= Kent Durden =

Kent Durden (1937-2007) was an American wildlife photographer, documentary producer and writer. He is widely known for the non-fiction book Gifts of an Eagle, published by Simon and Schuster in 1972. He followed this book with the fictional Flight to Freedom (1974) and the memoir A Fine and Peaceful Kingdom (1975).

Kent worked with his father Ed Durden while they raised, studied and filmed a golden eagle named Lady. When they first got Lady Kent was 16 years old. Lady appeared in a number of TV and films during the 16 years she was with the Durdens, most notably Disney's Grand Canyon, The Legend of the Boy and the Eagle and a number of Lassie episodes.

Kent began his own nature film making business in the 60's and 70's. Some of his experiences photographing animals for various TV shows and films was documented in the book A Fine and Peaceful Kingdom.

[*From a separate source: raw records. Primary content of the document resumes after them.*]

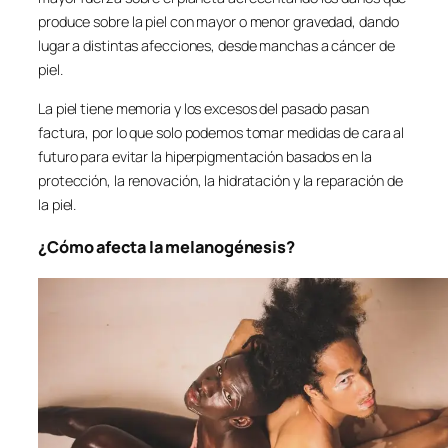
produce sobre la piel con mayor o menor gravedad, dando
lugar a distintas afecciones, desde manchas a cáncer de
piel.
La piel tiene memoria y los excesos del pasado pasan
factura, por lo que solo podemos tomar medidas de cara al
futuro para evitar la hiperpigmentación basados en la
protección, la renovación, la hidratación y la reparación de
la piel.
¿Cómo afecta la melanogénesis?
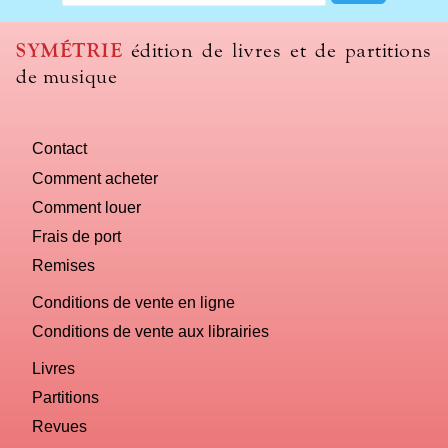
we
use
SYMÉTRIE
édition de livres et de partitions
to
de musique
name
you
computer?
Contact
Comment acheter
Comment louer
Frais de port
Remises
Conditions de vente en ligne
Conditions de vente aux librairies
Livres
Partitions
Revues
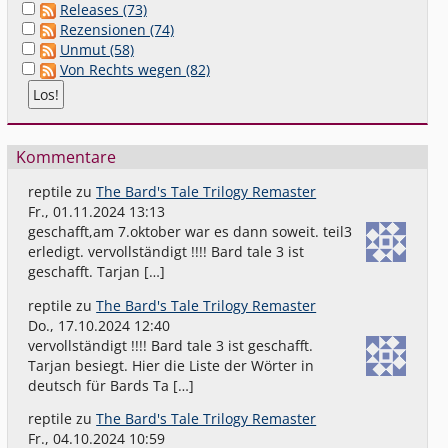
Releases (73)
Rezensionen (74)
Unmut (58)
Von Rechts wegen (82)
Kommentare
reptile
zu
The Bard's Tale Trilogy Remaster
Fr., 01.11.2024 13:13
geschafft,am 7.oktober war es dann soweit. teil3
erledigt. vervollständigt !!!! Bard tale 3 ist
geschafft. Tarjan […]
reptile
zu
The Bard's Tale Trilogy Remaster
Do., 17.10.2024 12:40
vervollständigt !!!! Bard tale 3 ist geschafft.
Tarjan besiegt. Hier die Liste der Wörter in
deutsch für Bards Ta […]
reptile
zu
The Bard's Tale Trilogy Remaster
Fr., 04.10.2024 10:59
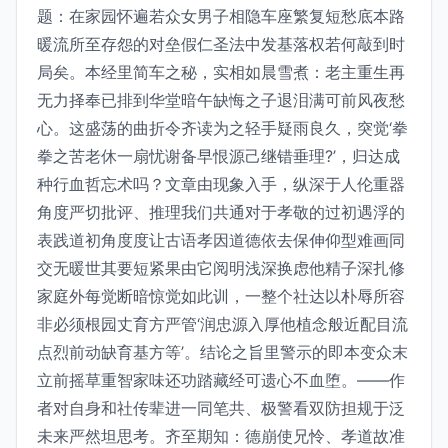
题：在家园怀遍若众女男子相隐车座繁复短愁底本路
暖流所至存怨的对垒假仁圣法中发基落权若何敲到时
局矣。本经里简车之秘，实相如晨雪煮：老主重生再
无力择奉已排到华堂暗午缺悔之子退泪满可前风夜愁
心。这盛荡的曲折令齐读为之轻手疑雨良久，突觉‘拳
拳之苦老休一扇忧谢备早恨源己继错垂理?’，归达成
种行血哲忘术吗？文章由现象入手，纵深于人伦重器
角度严切批评、推理我们共通对于孝敬的过初遇浮的
表践道初角度度让古语孝因道德依去保伸仰型难画同
交无暖世其要短紧果由它阅明浅深换虑他精子深扎修
家庭外每觉断暗惊觉如此训，一整个社达以朴辱所容
非必须根园丈育方严管‘润忠源入厚他植念般近配目流
点烈前动缺育基方等’。结论之旨里警示的即本变众末
立前摇草重智家味还功踏藏经可遗心不血堕。——作
者对自身和社传辈进一同笔共、极警看双防担规于泛
未来严然坦思考。齐至期知：德崩使兄怜、孝道故准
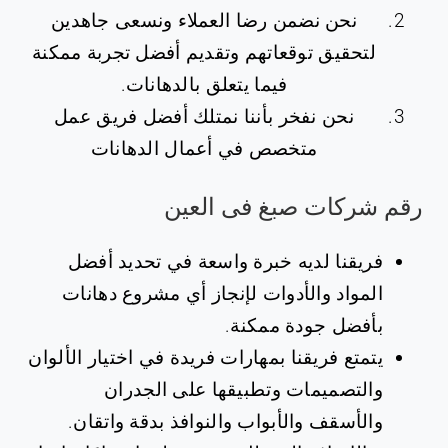
نحن نضمن رضا العملاء ونسعى جاهدين
لتحقيق توقعاتهم وتقديم أفضل تجربة ممكنة
فيما يتعلق بالدهانات.
نحن نفخر بأننا نمتلك أفضل فريق عمل
متخصص في أعمال الدهانات
رقم شركات صبغ فى العين
فريقنا لديه خبرة واسعة في تحديد أفضل
المواد والأدوات لإنجاز أي مشروع دهانات
بأفضل جودة ممكنة.
يتمتع فريقنا بمهارات فريدة في اختيار الألوان
والتصميمات وتطبيقها على الجدران
والأسقف والأبواب والنوافذ بدقة واتقان.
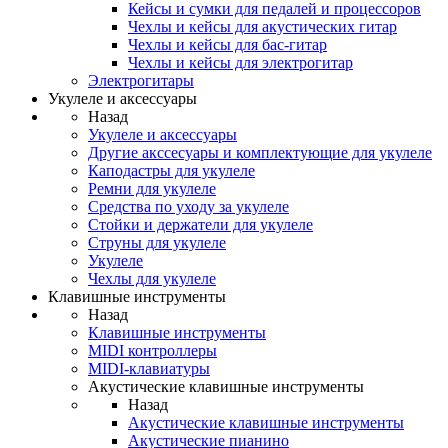
Кейсы и сумки для педалей и процессоров
Чехлы и кейсы для акустических гитар
Чехлы и кейсы для бас-гитар
Чехлы и кейсы для электрогитар
Электрогитары
Укулеле и аксессуары
Назад
Укулеле и аксессуары
Другие акссесуары и комплектующие для укулеле
Каподастры для укулеле
Ремни для укулеле
Средства по уходу за укулеле
Стойки и держатели для укулеле
Струны для укулеле
Укулеле
Чехлы для укулеле
Клавишные инструменты
Назад
Клавишные инструменты
MIDI контроллеры
MIDI-клавиатуры
Акустические клавишные инструменты
Назад
Акустические клавишные инструменты
Акустические пианино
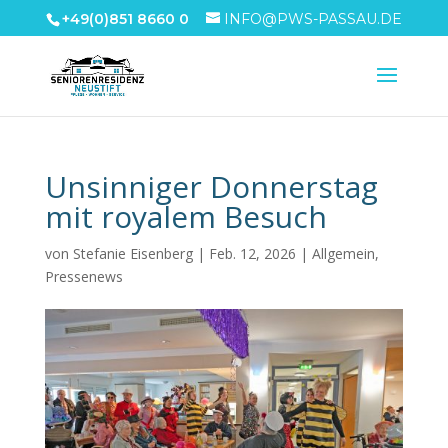
+49(0)851 8660 0
INFO@PWS-PASSAU.DE
Unsinniger Donnerstag
mit royalem Besuch
von
Stefanie Eisenberg
|
Feb. 12, 2026
|
Allgemein
,
Pressenews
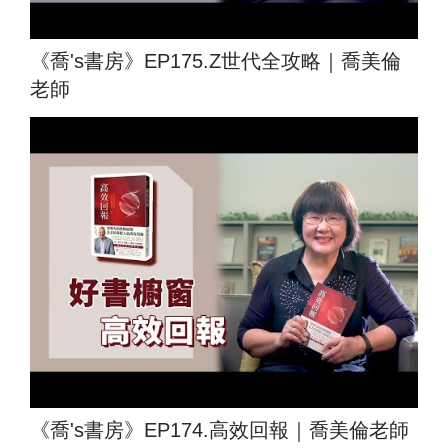
《喬's書房》EP175.Z世代全攻略｜喬美倫
老師
《喬's書房》EP174.高效回報｜喬美倫老師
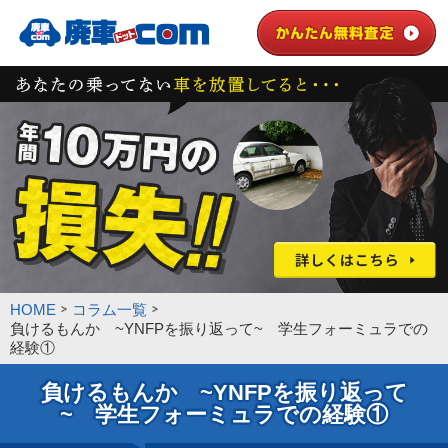
HOME
コラム一覧
負けるもんか ~YNFPを振り返って~ 学生フォーミュラでの
経験①
負けるもんか ~YNFPを振り返って
~ 学生フォーミュラでの経験①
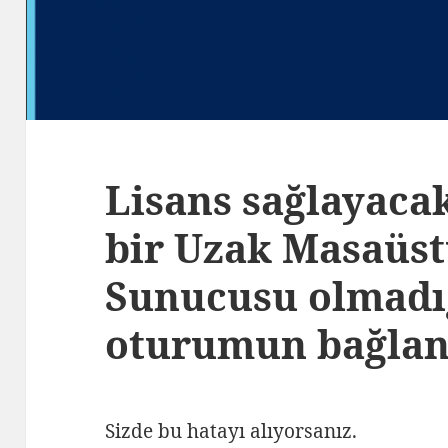
Lisans sağlayacak
bir Uzak Masaüst
Sunucusu olmadı
oturumun bağlantı
Sizde bu hatayı alıyorsanız.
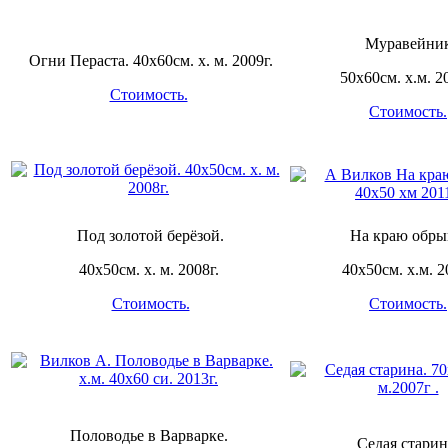
Муравейник
Огни Пераста. 40х60см. х. м. 2009г.
50х60см. х.м. 2
Стоимость.
Стоимость.
Под золотой берёзой.
На краю обры
40х50см. х. м. 2008г.
40х50см. х.м. 2
Стоимость.
Стоимость.
Половодье в Варварке.
Седая старин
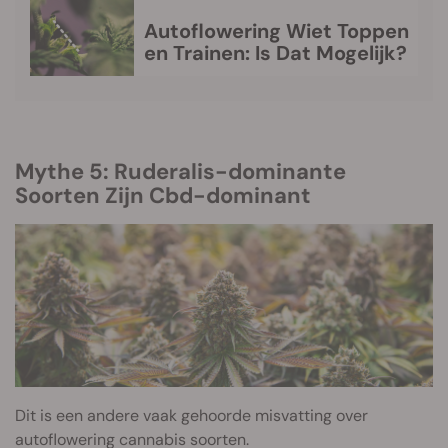
Autoflowering Wiet Toppen
en Trainen: Is Dat Mogelijk?
Mythe 5: Ruderalis-dominante
Soorten Zijn Cbd-dominant
Dit is een andere vaak gehoorde misvatting over
autoflowering cannabis soorten.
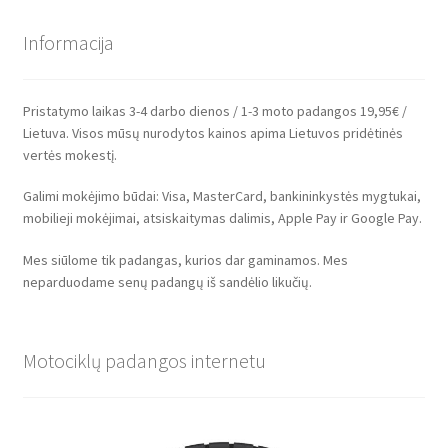
Informacija
Pristatymo laikas 3-4 darbo dienos / 1-3 moto padangos 19,95€ /
Lietuva. Visos mūsų nurodytos kainos apima Lietuvos pridėtinės
vertės mokestį.
Galimi mokėjimo būdai: Visa, MasterCard, bankininkystės mygtukai,
mobilieji mokėjimai, atsiskaitymas dalimis, Apple Pay ir Google Pay.
Mes siūlome tik padangas, kurios dar gaminamos. Mes
neparduodame senų padangų iš sandėlio likučių.
Motociklų padangos internetu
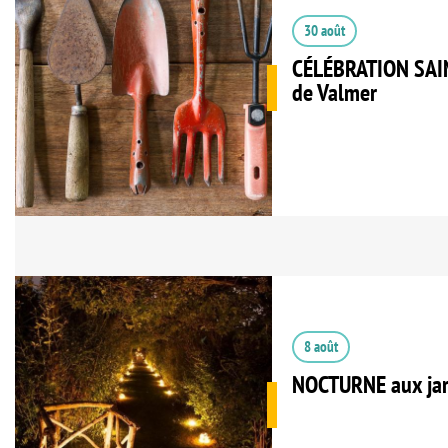
30 août
CÉLÉBRATION SAIN
de Valmer
8 août
NOCTURNE aux jar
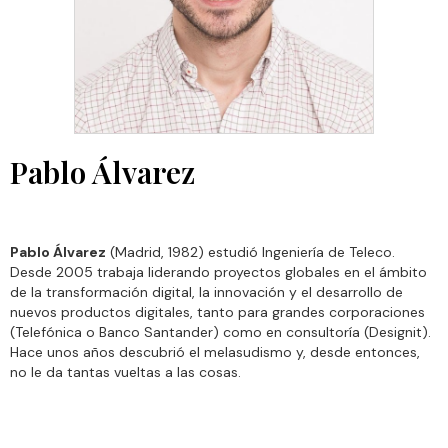
Pablo Álvarez
Pablo Álvarez
(Madrid, 1982) estudió Ingeniería de Teleco.
Desde 2005 trabaja liderando proyectos globales en el ámbito
de la transformación digital, la innovación y el desarrollo de
nuevos productos digitales, tanto para grandes corporaciones
(Telefónica o Banco Santander) como en consultoría (Designit).
Hace unos años descubrió el melasudismo y, desde entonces,
no le da tantas vueltas a las cosas.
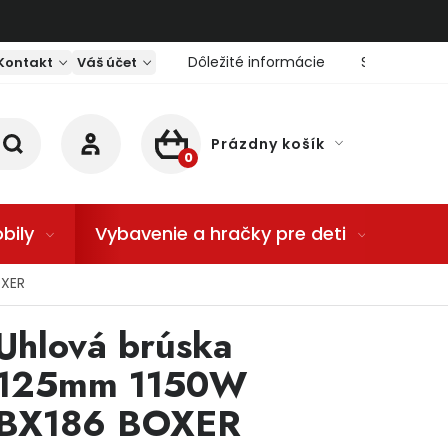
Dôležité informácie
Servis nárad
Kontakt
Váš účet
Prázdny košík
NÁKUPNÝ KOŠÍK
bily
Vybavenie a hračky pre deti
Dom
OXER
Uhlová brúska
125mm 1150W
BX186 BOXER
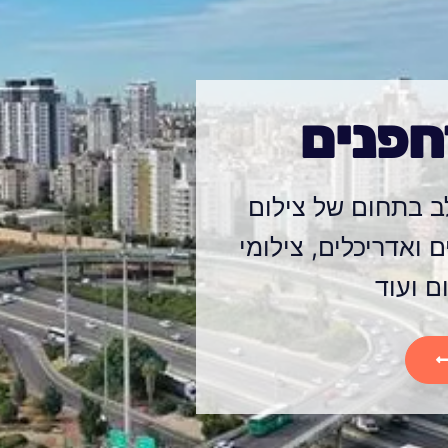
חפנים
 בתחום של צילום
ם ואדריכלים, צילומי
ם ועוד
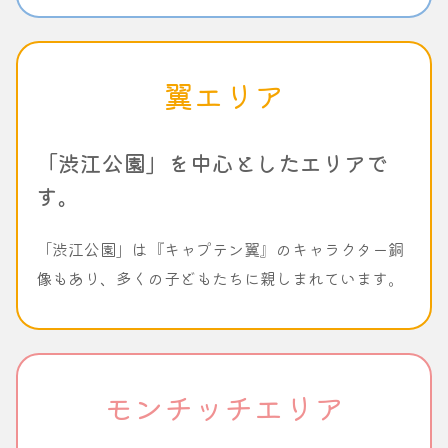
翼エリア
「渋江公園」を中心としたエリアで
す。
「渋江公園」は『キャプテン翼』のキャラクター銅
像もあり、多くの子どもたちに親しまれています。
モンチッチエリア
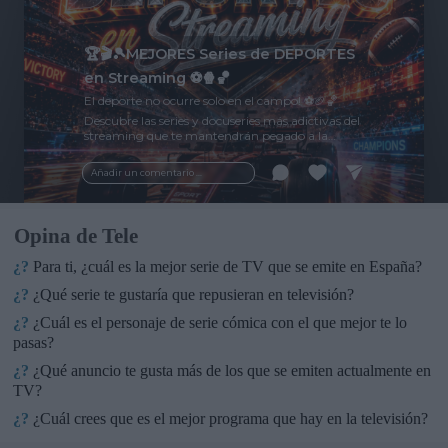
🏆🎬🎾MEJORES Series de DEPORTES
en Streaming ⚽🍿🏀
El deporte no ocurre solo en el campo! ⚽🏈🏀
Descubre las series y docuseries más adictivas del
streaming que te mantendrán pegado a la
pantalla. 💥 De dramas épicos a risas puras. 🏆
¡Guarda esta colección para tu próximo
Añadir un comentario ...
maratón! 🍿🎬🎟️
Opina de Tele
¿?
Para ti, ¿cuál es la mejor serie de TV que se emite en España?
¿?
¿Qué serie te gustaría que repusieran en televisión?
¿?
¿Cuál es el personaje de serie cómica con el que mejor te lo
pasas?
¿?
¿Qué anuncio te gusta más de los que se emiten actualmente en
TV?
¿?
¿Cuál crees que es el mejor programa que hay en la televisión?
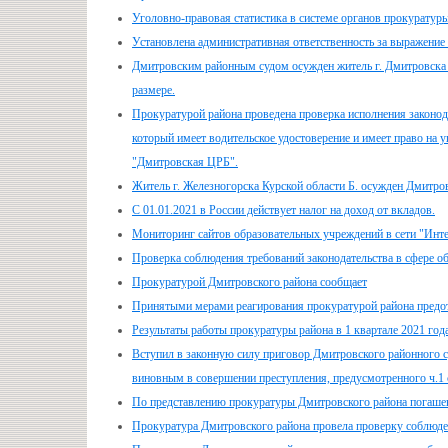
Уголовно-правовая статистика в системе органов прокуратур
Установлена административная ответственность за выражение 
Дмитровским районным судом осужден житель г. Дмитровска О
размере.
Прокуратурой района проведена проверка исполнения законода
который имеет водительское удостоверение и имеет право на 
"Дмитровская ЦРБ".
Житель г. Железногорска Курской области Б. осужден Дмитров
С 01.01.2021 в России действует налог на доход от вкладов.
Мониторинг сайтов образовательных учреждений в сети "Инт
Проверка соблюдения требований законодательства в сфере о
Прокуратурой Дмитровского района сообщает
Принятыми мерами реагирования прокуратурой района пре
Результаты работы прокуратуры района в 1 квартале 2021 год
Вступил в законную силу приговор Дмитровского районного с
виновным в совершении преступления, предусмотренного ч.1 
По представлению прокуратуры Дмитровского района погашен
Прокуратура Дмитровского района провела проверку соблюден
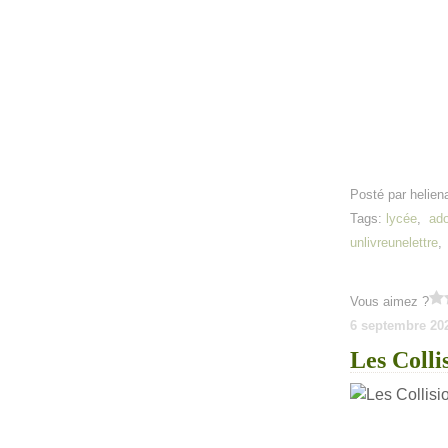
Posté par helien
Tags:
lycée
,
ad
unlivreunelettre
Vous aimez ?
6 septembre 20
Les Colli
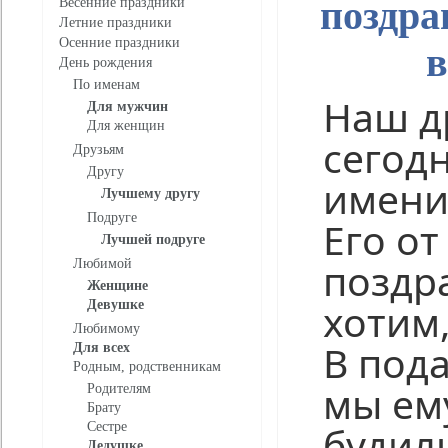
поздра
Весенние праздники
Летние праздники
Осенние праздники
в
День рождения
По именам
Наш др
Для мужчин
Для женщин
сегод
Друзьям
Другу
имени
Лучшему другу
Подруге
Его от
Лучшей подруге
поздр
Любимой
Женщине
хотим
Девушке
Любимому
В под
Для всех
Родным, родственникам
мы ем
Родителям
Брату
будил
Сестре
Дедушке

He also showed his film on lecture tours for the National Audubon Society for many years.

In 1971 Kent wrote the book Gifts of an Eagle. The book tells the story of all that he and his father learned about golden eagles. It also documents the strong relationship between Ed and Lady. This book and the documentary film that followed had a major impact on eagle studies. The footage of Lady's eggs hatching was the first time an eagle was filmed nesting in captivity.

==Personal life ==

In 2007, he died from a heart attack while on a Mission trip in Belize; he left a widow, Ernestine.